Tragically, however, we haven’t always used our God-given abilities to make a better world, and in many ways the world today is worse. Think, for example, of the countless millions killed in wars during the last century. Terrorism, drugs, gang warfare, corruption, random violence, pollution, weapons of mass destruction — the list is almost endless.

What is our real problem? Our real problem is within us — within our own hearts and minds. Paul’s indictment of his own generation is true of ours, as well: “They have become filled with every kind of wickedness, evil, greed and depravity” (Romans 1:29).

This is why we need Christ, for only He can transform our hearts and give us the desire to do what is right. And someday He will come again to destroy all evil and make the world a perfect place. Is your faith and hope in Him?

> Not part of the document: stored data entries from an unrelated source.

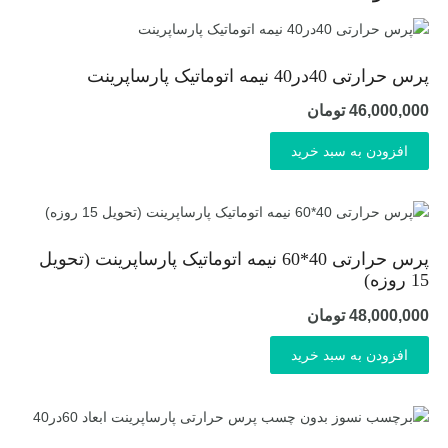
پرس حرارتی 40در40 نیمه اتوماتیک پارساپرینت
46,000,000
تومان
افزودن به سبد خرید
پرس حرارتی 40*60 نیمه اتوماتیک پارساپرینت (تحویل
15 روزه)
48,000,000
تومان
افزودن به سبد خرید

DEAR DR. GRAHAM: I guess you could say I’m a “Christmas-and-Easter” Christian, since those are usually the only days I manage to get to church. But what’s wrong with that? After all, I believe in God, and that’s the important thing, isn’t it? — J.H.

DEAR J.H.: I’m thankful you at least believe in God, even if faith isn’t an important part of your life.

This is why I hope you won’t be satisfied with the small faith you presently have — because God wants it to grow and become an important part of your life. To put it another way, the real question I hope you’ll seek to answer is this: What does God want to do in your life? Life’s greatest joy comes from knowing God and discovering His plan for our lives.

What, then, does God want to do in your life? First, He wants you to commit your life to Him by giving yourself to Jesus Christ. We need God’s forgiveness and cleansing from our sins — and He has made this possible through Jesus’ death and resurrection for us. By a simple prayer of faith ask Christ to come into your life today.

Then learn to walk with God every day. Just as we enjoy being with someone who loves us, so God wants us to enjoy being with Him — because He loves us. This happens as He speaks to us through His Word, the Bible, and as we talk to Him in prayer. It happens also as we draw strength from other believers. Don’t be a “Christmas-and-Easter” Christian any longer, but commit your life to Jesus Christ today.

DEAR DR. GRAHAM: We were with our daughter and her family over Easter, and she got very upset at us because we made some pointed comments about the way she lets her children run wild (which we certainly never let her do). Maybe we should’ve been more tactful, but don’t we have a responsibility as grandparents to say something? — Mrs. D.K.

DEAR MRS. D.K.: Were you wrong to say something to them about their children’s behavior? You weren’t wrong to be concerned; you have enough experience to know that children who are raised without any clear rules will have a hard time in life later on.

Not only will they be undisciplined and selfish, but they’ll also have a hard time getting along with others. The Bible warns, “A child left undisciplined disgraces its mother” (Proverbs 29:15).

At the same time, you probably could have been more tactful in sharing your concern. How would you have felt if your own mother had criticized you for the way you were raising your children? I suspect you would’ve been offended.

I can’t help but wonder, however, if your daughter is perhaps reacting against the strict discipline she experienced from you as a child. If so, a brief but sincere apology may be in order.